The Florida coaching staff didn't want to create a fear in either sophomore quarterback that one mistake could cost him an opportunity for the job.
"We don't want to create where they're looking over their shoulder every series," Pease said. "You get too uneasy and it puts too much pressure on you. It's a situation of—in a game—you're trying to get 14-15 drives and balance in out from there. Each will get three or four series where they can do something. Sometimes you're in a situation where we might have to play some field position and punt the ball."
Whoever gets the first quarter under center will lead the Florida offense during the first quarter of the season. The other quarterback will spend the first quarter on the headset with Pease, who will be in the booth during games. He acknowledged that could give the second quarterback an advantage after seeing what the Bowling Green offense will run.

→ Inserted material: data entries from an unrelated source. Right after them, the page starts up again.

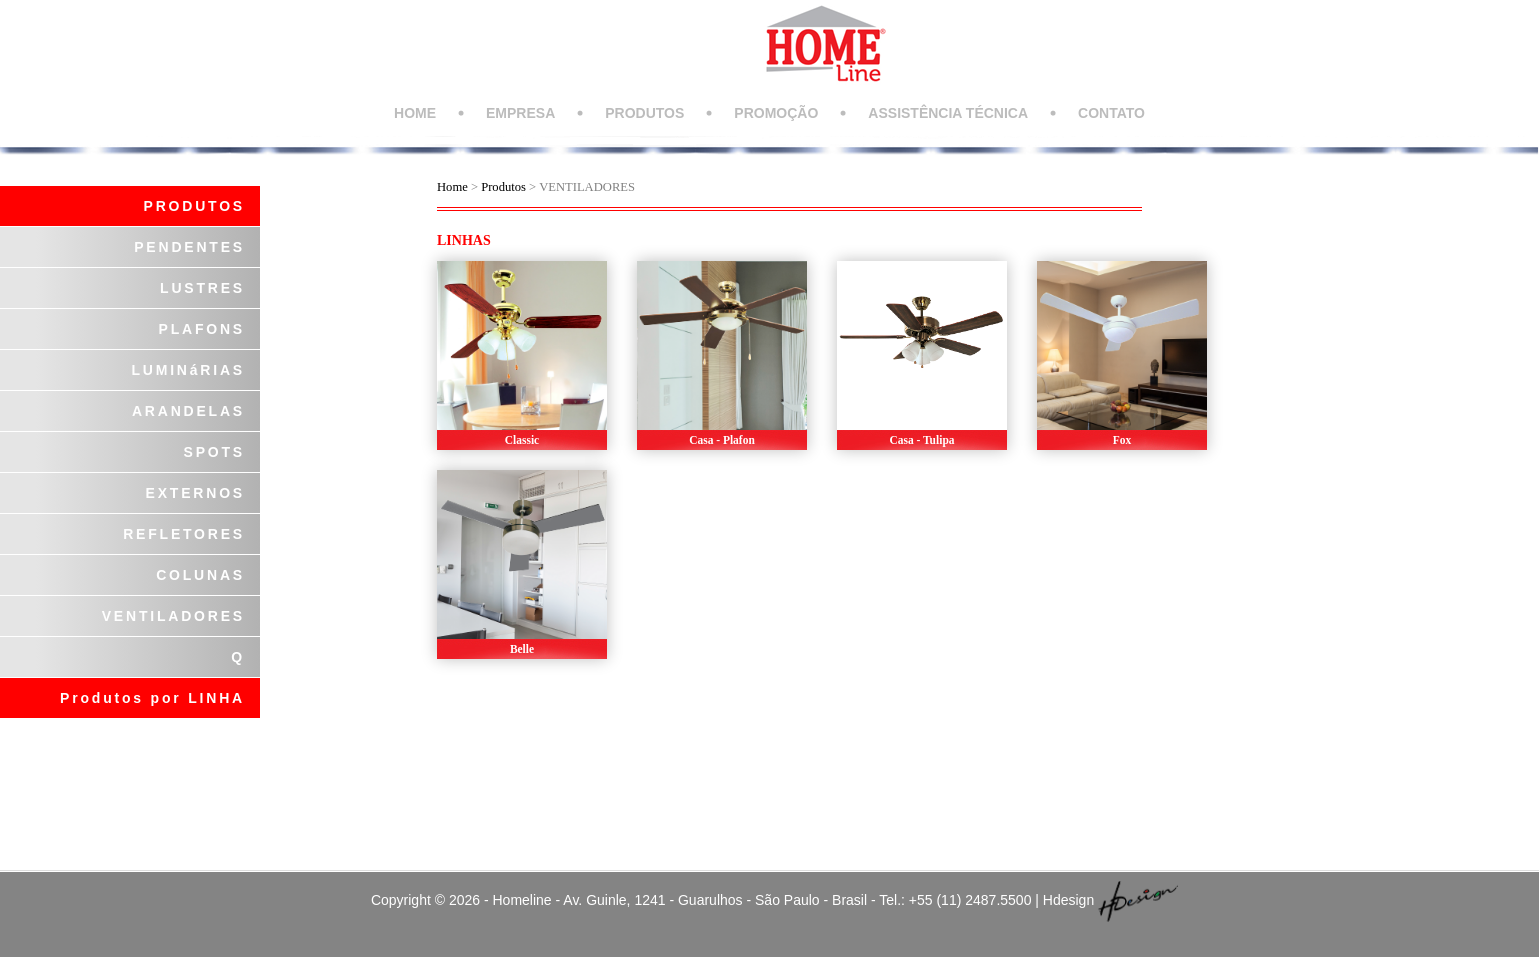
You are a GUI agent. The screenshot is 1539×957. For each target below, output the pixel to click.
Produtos (505, 187)
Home (452, 187)
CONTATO (1111, 113)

Pease will also script the first 10-15 plays of the first quarter, but he won't do that for the second quarter.
There is still work to be done for each quarterback. Pease has spent the fall working with both of them to correct small issues with their ability to play the position.
Brissett has spent the fall working on how he handles himself in the pocket. Pease said he can get caught getting too comfortable in the pocket and drawing plays out longer than they should, which puts extra pressure on the offensive line.
"He is comfortable in the pocket, but he likes to sit in there and hold it, then try to throw down field because he can throw off balance," Pease said. "He's got a strong arm. He can flick it. If it's not there, he needs to pull it down and go."
It's a different issue for Driskel. His athleticism helps him make plays with his legs if a throw isn't there, but he has to be smarter when running with the ball.
"He's not afraid to run—protecting himself on the move," Pease said. "Sometimes he thinks he's a fullback or sliding into second. He needs to protect himself on the run and make quick decisions."